*** Opening SOURCE MATERIAL ***
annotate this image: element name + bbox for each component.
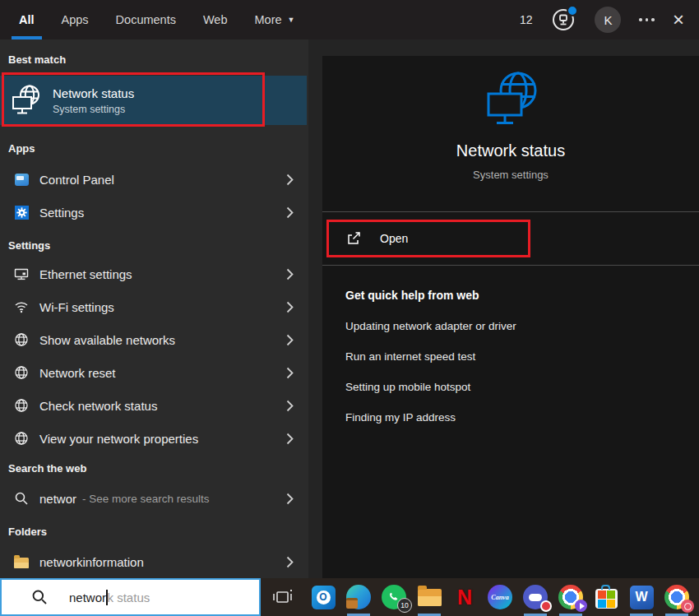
search-icon	[31, 589, 48, 605]
chevron-down-icon: ▼	[288, 16, 295, 24]
taskbar-icon-whatsapp[interactable]: 10	[381, 584, 407, 610]
network-status-icon	[8, 83, 43, 118]
result-item-show-available-networks[interactable]: Show available networks	[0, 323, 308, 356]
settings-gear-icon	[13, 206, 30, 220]
taskbar-icon-netflix[interactable]: N	[451, 584, 478, 610]
more-options-icon[interactable]	[639, 18, 655, 21]
taskbar-icon-outlook[interactable]: O	[310, 584, 336, 610]
section-header-folders: Folders	[8, 525, 308, 540]
preview-subtitle: System settings	[322, 169, 699, 181]
web-search-query: networ	[39, 492, 76, 506]
chevron-right-icon[interactable]	[286, 268, 294, 280]
filter-tabs: All Apps Documents Web More ▼	[19, 0, 294, 39]
globe-icon	[13, 365, 30, 380]
taskbar: networ k status O	[0, 578, 699, 616]
preview-area: Network status System settings Open Get …	[308, 39, 699, 578]
taskbar-search-input[interactable]: networ k status	[0, 578, 261, 616]
chevron-right-icon[interactable]	[286, 206, 294, 219]
windows-search-panel: All Apps Documents Web More ▼ 12 K	[0, 0, 699, 616]
taskbar-app-icons: O 10 N Canva	[310, 584, 690, 610]
close-icon[interactable]: ×	[673, 10, 684, 30]
rewards-points: 12	[520, 13, 533, 26]
best-match-title: Network status	[53, 86, 134, 100]
task-view-button[interactable]	[271, 587, 294, 607]
rewards-icon[interactable]	[550, 7, 576, 33]
help-link-mobile-hotspot[interactable]: Setting up mobile hotspot	[345, 381, 699, 393]
taskbar-icon-word[interactable]: W	[628, 584, 655, 610]
result-item-wifi-settings[interactable]: Wi-Fi settings	[0, 290, 308, 323]
result-item-networkinformation-folder[interactable]: networkinformation	[0, 545, 308, 578]
chevron-right-icon[interactable]	[286, 334, 294, 346]
globe-icon	[13, 431, 30, 446]
ethernet-icon	[13, 266, 30, 281]
tab-documents[interactable]: Documents	[116, 0, 176, 39]
tab-all[interactable]: All	[19, 0, 35, 39]
result-item-view-network-properties[interactable]: View your network properties	[0, 422, 308, 455]
taskbar-icon-chrome-profile[interactable]	[664, 584, 690, 610]
chevron-right-icon[interactable]	[286, 367, 294, 379]
taskbar-icon-canva[interactable]: Canva	[487, 584, 513, 610]
control-panel-icon	[13, 174, 30, 186]
search-icon	[13, 491, 30, 506]
profile-overlay-icon	[681, 600, 694, 613]
taskbar-icon-microsoft-store[interactable]	[593, 584, 619, 610]
tab-apps[interactable]: Apps	[62, 0, 89, 39]
folder-icon	[13, 556, 30, 568]
notification-badge	[540, 600, 552, 612]
open-action[interactable]: Open	[322, 212, 699, 265]
chevron-right-icon[interactable]	[286, 493, 294, 505]
network-status-hero-icon	[478, 71, 544, 128]
chevron-right-icon[interactable]	[286, 174, 294, 186]
search-typed-text: networ	[69, 591, 106, 604]
preview-title: Network status	[322, 141, 699, 160]
preview-panel: Network status System settings Open Get …	[322, 56, 699, 578]
result-item-check-network-status[interactable]: Check network status	[0, 389, 308, 422]
divider	[322, 265, 699, 266]
section-header-settings: Settings	[8, 239, 308, 253]
section-header-search-the-web: Search the web	[8, 461, 308, 476]
result-item-settings[interactable]: Settings	[0, 196, 308, 229]
open-icon	[345, 231, 362, 247]
whatsapp-badge: 10	[397, 598, 412, 613]
task-view-icon	[271, 587, 294, 607]
wifi-icon	[13, 299, 30, 314]
best-match-subtitle: System settings	[53, 104, 134, 115]
avatar[interactable]: K	[595, 7, 621, 33]
chevron-right-icon[interactable]	[286, 400, 294, 412]
tab-more[interactable]: More ▼	[255, 0, 295, 39]
result-item-web-search[interactable]: networ - See more search results	[0, 482, 308, 515]
help-link-update-adapter[interactable]: Updating network adapter or driver	[345, 320, 699, 332]
taskbar-icon-file-explorer[interactable]	[416, 584, 442, 610]
search-results-panel: Best match Network status System setting…	[0, 39, 308, 578]
best-match-result-network-status[interactable]: Network status System settings	[0, 76, 307, 125]
search-suggestion-text: k status	[108, 591, 150, 604]
help-link-speed-test[interactable]: Run an internet speed test	[345, 350, 699, 363]
topbar-actions: 12 K ×	[520, 7, 684, 33]
taskbar-icon-edge[interactable]	[345, 584, 372, 610]
globe-icon	[13, 332, 30, 347]
result-item-network-reset[interactable]: Network reset	[0, 356, 308, 389]
section-header-apps: Apps	[8, 141, 308, 156]
chevron-right-icon[interactable]	[286, 433, 294, 445]
taskbar-icon-chrome-media[interactable]	[558, 584, 584, 610]
chevron-right-icon[interactable]	[286, 556, 294, 568]
open-label: Open	[380, 232, 408, 245]
quick-help-section: Get quick help from web Updating network…	[322, 289, 699, 424]
chevron-right-icon[interactable]	[286, 301, 294, 313]
quick-help-header: Get quick help from web	[345, 289, 699, 302]
media-play-overlay-icon	[575, 600, 587, 612]
section-header-best-match: Best match	[8, 53, 308, 67]
globe-icon	[13, 398, 30, 413]
taskbar-icon-discord[interactable]	[522, 584, 549, 610]
search-filter-bar: All Apps Documents Web More ▼ 12 K	[0, 0, 699, 39]
briefcase-overlay-icon	[346, 598, 358, 609]
result-item-control-panel[interactable]: Control Panel	[0, 163, 308, 196]
web-search-hint: - See more search results	[82, 493, 210, 505]
help-link-ip-address[interactable]: Finding my IP address	[345, 411, 699, 424]
result-item-ethernet-settings[interactable]: Ethernet settings	[0, 257, 308, 290]
tab-web[interactable]: Web	[203, 0, 228, 39]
*** Closing SOURCE MATERIAL ***
- TASK TO COMPLETE: Copy every record exactly as it appears, apart from any pictures.

- YOUR SOLUTION:
annotate this image: element name + bbox for each component.
search-icon	[31, 589, 48, 605]
chevron-down-icon: ▼	[288, 16, 295, 24]
taskbar-icon-whatsapp[interactable]: 10	[381, 584, 407, 610]
network-status-icon	[8, 83, 43, 118]
result-item-show-available-networks[interactable]: Show available networks	[0, 323, 308, 356]
settings-gear-icon	[13, 206, 30, 220]
taskbar-icon-netflix[interactable]: N	[451, 584, 478, 610]
more-options-icon[interactable]	[639, 18, 655, 21]
taskbar-icon-outlook[interactable]: O	[310, 584, 336, 610]
section-header-folders: Folders	[8, 525, 308, 540]
preview-subtitle: System settings	[322, 169, 699, 181]
web-search-query: networ	[39, 492, 76, 506]
chevron-right-icon[interactable]	[286, 268, 294, 280]
filter-tabs: All Apps Documents Web More ▼	[19, 0, 294, 39]
globe-icon	[13, 365, 30, 380]
taskbar: networ k status O	[0, 578, 699, 616]
preview-area: Network status System settings Open Get …	[308, 39, 699, 578]
taskbar-search-input[interactable]: networ k status	[0, 578, 261, 616]
chevron-right-icon[interactable]	[286, 206, 294, 219]
windows-search-panel: All Apps Documents Web More ▼ 12 K	[0, 0, 699, 616]
taskbar-app-icons: O 10 N Canva	[310, 584, 690, 610]
close-icon[interactable]: ×	[673, 10, 684, 30]
rewards-points: 12	[520, 13, 533, 26]
best-match-title: Network status	[53, 86, 134, 100]
task-view-button[interactable]	[271, 587, 294, 607]
rewards-icon[interactable]	[550, 7, 576, 33]
help-link-mobile-hotspot[interactable]: Setting up mobile hotspot	[345, 381, 699, 393]
taskbar-icon-word[interactable]: W	[628, 584, 655, 610]
result-item-wifi-settings[interactable]: Wi-Fi settings	[0, 290, 308, 323]
result-item-networkinformation-folder[interactable]: networkinformation	[0, 545, 308, 578]
chevron-right-icon[interactable]	[286, 334, 294, 346]
globe-icon	[13, 431, 30, 446]
ethernet-icon	[13, 266, 30, 281]
tab-documents[interactable]: Documents	[116, 0, 176, 39]
tab-all[interactable]: All	[19, 0, 35, 39]
result-item-view-network-properties[interactable]: View your network properties	[0, 422, 308, 455]
taskbar-icon-chrome-profile[interactable]	[664, 584, 690, 610]
chevron-right-icon[interactable]	[286, 367, 294, 379]
taskbar-icon-canva[interactable]: Canva	[487, 584, 513, 610]
control-panel-icon	[13, 174, 30, 186]
search-icon	[13, 491, 30, 506]
profile-overlay-icon	[681, 600, 694, 613]
taskbar-icon-microsoft-store[interactable]	[593, 584, 619, 610]
tab-apps[interactable]: Apps	[62, 0, 89, 39]
folder-icon	[13, 556, 30, 568]
notification-badge	[540, 600, 552, 612]
open-action[interactable]: Open	[322, 212, 699, 265]
chevron-right-icon[interactable]	[286, 493, 294, 505]
network-status-hero-icon	[478, 71, 544, 128]
chevron-right-icon[interactable]	[286, 174, 294, 186]
search-typed-text: networ	[69, 591, 106, 604]
preview-title: Network status	[322, 141, 699, 160]
preview-panel: Network status System settings Open Get …	[322, 56, 699, 578]
result-item-check-network-status[interactable]: Check network status	[0, 389, 308, 422]
divider	[322, 265, 699, 266]
section-header-settings: Settings	[8, 239, 308, 253]
section-header-search-the-web: Search the web	[8, 461, 308, 476]
result-item-settings[interactable]: Settings	[0, 196, 308, 229]
open-icon	[345, 231, 362, 247]
whatsapp-badge: 10	[397, 598, 412, 613]
task-view-icon	[271, 587, 294, 607]
wifi-icon	[13, 299, 30, 314]
best-match-subtitle: System settings	[53, 104, 134, 115]
avatar[interactable]: K	[595, 7, 621, 33]
chevron-right-icon[interactable]	[286, 400, 294, 412]
tab-more[interactable]: More ▼	[255, 0, 295, 39]
result-item-web-search[interactable]: networ - See more search results	[0, 482, 308, 515]
help-link-update-adapter[interactable]: Updating network adapter or driver	[345, 320, 699, 332]
taskbar-icon-file-explorer[interactable]	[416, 584, 442, 610]
search-results-panel: Best match Network status System setting…	[0, 39, 308, 578]
best-match-result-network-status[interactable]: Network status System settings	[0, 76, 307, 125]
search-suggestion-text: k status	[108, 591, 150, 604]
help-link-speed-test[interactable]: Run an internet speed test	[345, 350, 699, 363]
topbar-actions: 12 K ×	[520, 7, 684, 33]
taskbar-icon-edge[interactable]	[345, 584, 372, 610]
globe-icon	[13, 332, 30, 347]
result-item-network-reset[interactable]: Network reset	[0, 356, 308, 389]
section-header-apps: Apps	[8, 141, 308, 156]
chevron-right-icon[interactable]	[286, 433, 294, 445]
taskbar-icon-chrome-media[interactable]	[558, 584, 584, 610]
chevron-right-icon[interactable]	[286, 556, 294, 568]
open-label: Open	[380, 232, 408, 245]
quick-help-section: Get quick help from web Updating network…	[322, 289, 699, 424]
chevron-right-icon[interactable]	[286, 301, 294, 313]
quick-help-header: Get quick help from web	[345, 289, 699, 302]
media-play-overlay-icon	[575, 600, 587, 612]
section-header-best-match: Best match	[8, 53, 308, 67]
globe-icon	[13, 398, 30, 413]
taskbar-icon-discord[interactable]	[522, 584, 549, 610]
search-filter-bar: All Apps Documents Web More ▼ 12 K	[0, 0, 699, 39]
briefcase-overlay-icon	[346, 598, 358, 609]
result-item-control-panel[interactable]: Control Panel	[0, 163, 308, 196]
web-search-hint: - See more search results	[82, 493, 210, 505]
help-link-ip-address[interactable]: Finding my IP address	[345, 411, 699, 424]
result-item-ethernet-settings[interactable]: Ethernet settings	[0, 257, 308, 290]
tab-web[interactable]: Web	[203, 0, 228, 39]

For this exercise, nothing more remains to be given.